Frage: „Hallo Lynn, mein Mann und ich lieben deinen weltbesten Tofu. Vorher waren wir beide keine Fans von Tofu, aber diese Zubereitungsweise hat unsere Meinung echt geändert. Leider liest man ja immer wieder, dass Sojaprodukte hormonell wirksam seien. Mich verunsichert das und deswegen frage ich mich, wie du das siehst?“ Vera aus Köln
Das Thema Soja ist und bleibt kontrovers. Auch ich habe zu Beginn meiner Ernährungsumstellung komplett auf Soja verzichtet, da vor Soja in vielen Ernährungsblogs und -büchern gewarnt wurde. Heute sehe ich die Sojafrage zum Glück viel entspannter.

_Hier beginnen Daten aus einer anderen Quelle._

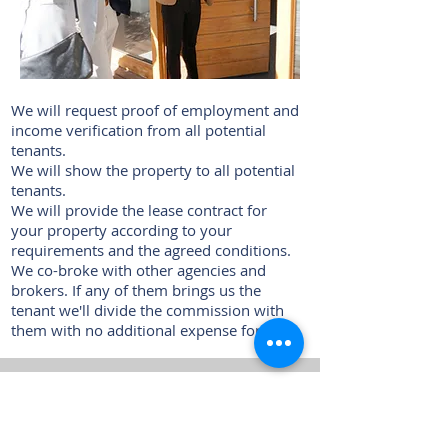
We will request proof of employment and
income verification from all potential
tenants.
We will show the property to all potential
tenants.
We will provide the lease contract for
your property according to your
requirements and the agreed conditions.
We co-broke with other agencies and
brokers. If any of them brings us the
tenant we'll divide the commission with
them with no additional expense for you.
4. Property management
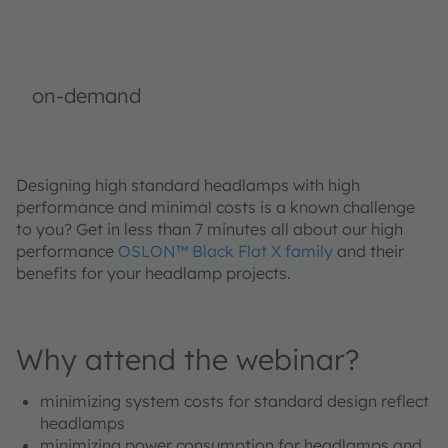
on-demand
Designing high standard headlamps with high
performance and minimal costs is a known challenge
to you? Get in less than 7 minutes all about our high
performance
OSLON™ Black Flat X family
and their
benefits for your headlamp projects.
Why attend the webinar?
minimizing system costs for standard design reflect
headlamps
minimizing power consumption for headlamps and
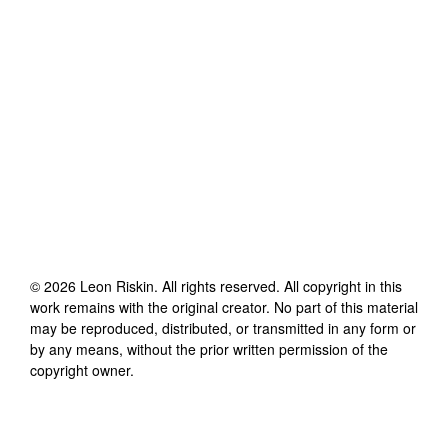
©
2026
Leon Riskin
. All rights reserved. All copyright in this
work remains with the original creator. No part of this material
may be reproduced, distributed, or transmitted in any form or
by any means, without the prior written permission of the
copyright owner.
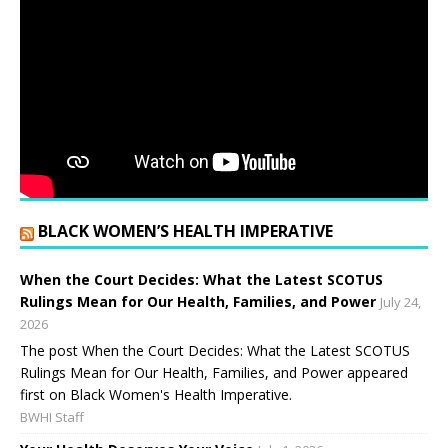
BLACK WOMEN’S HEALTH IMPERATIVE
When the Court Decides: What the Latest SCOTUS
Rulings Mean for Our Health, Families, and Power
July 24,
2026
The post When the Court Decides: What the Latest SCOTUS
Rulings Mean for Our Health, Families, and Power appeared
first on Black Women's Health Imperative.
BWHI Staff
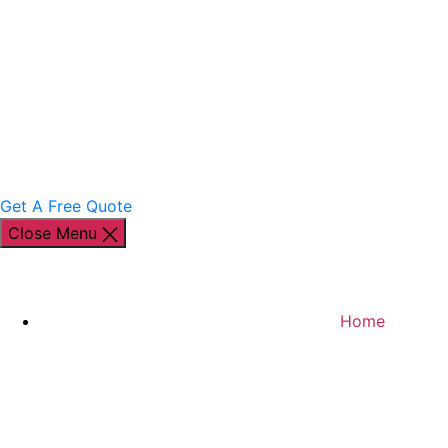
Get A Free Quote
Close Menu
Home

Wieso wird Soja also seit Jahrzehnten so viel diskutiert? Schuld an der Kontroverse sind gewisse sekundäre Pflanzenstoffe namens Isoflavone. Diese werden auch Phytoöstrogene genannt, da sie ähnlich aufgebaut sind wie das menschliche Hormon Östrogen. Aufgrund dieser Struktur binden sich Sojaisoflavone an Östrogenrezeptoren im Körper. Wegen der östrogenähnlichen Wirkungen wurde eine Zeitlang davon ausgegangen, dass Sojaisoflavone das Rückfallrisiko von Brustkrebspatientinnen erhöhen könnten (1). Diese Erkenntnis beruhte allerdings auf Experimenten mit Mäusen, deren Ergebnisse nach heutigem wissenschaftlichen Stand kaum auf Menschen übertragbar sind (2, 3).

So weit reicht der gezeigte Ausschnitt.